WHAT YOU NEED TO DO:
Go through the records and copy each line where the word "Studio" occurs.
(EXTRACTED MATERIAL Opens)
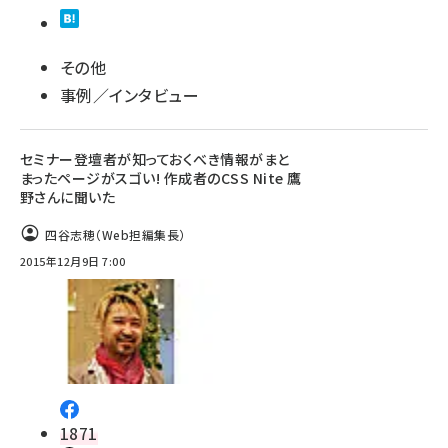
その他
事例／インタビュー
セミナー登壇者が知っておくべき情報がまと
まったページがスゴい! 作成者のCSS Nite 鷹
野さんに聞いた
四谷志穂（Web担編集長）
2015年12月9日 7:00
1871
(EXTRACTED MATERIAL Closes)
(EXTRACTED MATERIAL Opens)
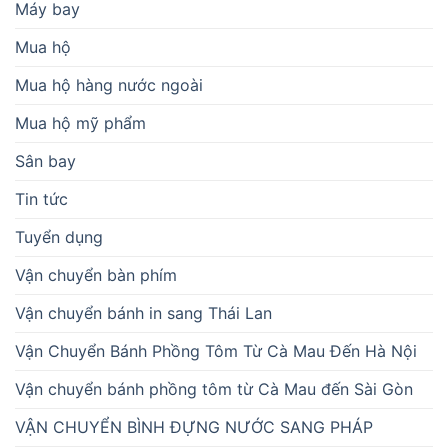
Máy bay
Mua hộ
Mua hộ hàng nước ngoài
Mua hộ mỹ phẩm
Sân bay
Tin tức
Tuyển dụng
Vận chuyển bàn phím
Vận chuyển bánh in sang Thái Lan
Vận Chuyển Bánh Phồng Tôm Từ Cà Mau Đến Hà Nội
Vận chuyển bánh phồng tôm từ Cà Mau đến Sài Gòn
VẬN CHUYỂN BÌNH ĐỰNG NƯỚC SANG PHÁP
(EXTRACTED MATERIAL Closes)
(EXTRACTED MATERIAL Opens)
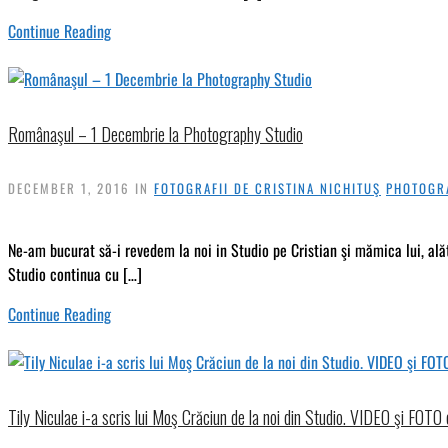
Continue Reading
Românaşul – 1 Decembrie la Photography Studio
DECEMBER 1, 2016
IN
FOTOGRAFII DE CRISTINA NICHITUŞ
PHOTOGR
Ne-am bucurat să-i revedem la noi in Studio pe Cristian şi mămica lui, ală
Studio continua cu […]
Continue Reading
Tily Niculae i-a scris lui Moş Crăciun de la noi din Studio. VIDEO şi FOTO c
(EXTRACTED MATERIAL Closes)
SOLVED PROBLEM:
Românaşul – 1 Decembrie la Photography Studio
Ne-am bucurat să-i revedem la noi in Studio pe Cristian şi mămica lui, ală
Studio continua cu […]
Tily Niculae i-a scris lui Moş Crăciun de la noi din Studio. VIDEO şi FOTO c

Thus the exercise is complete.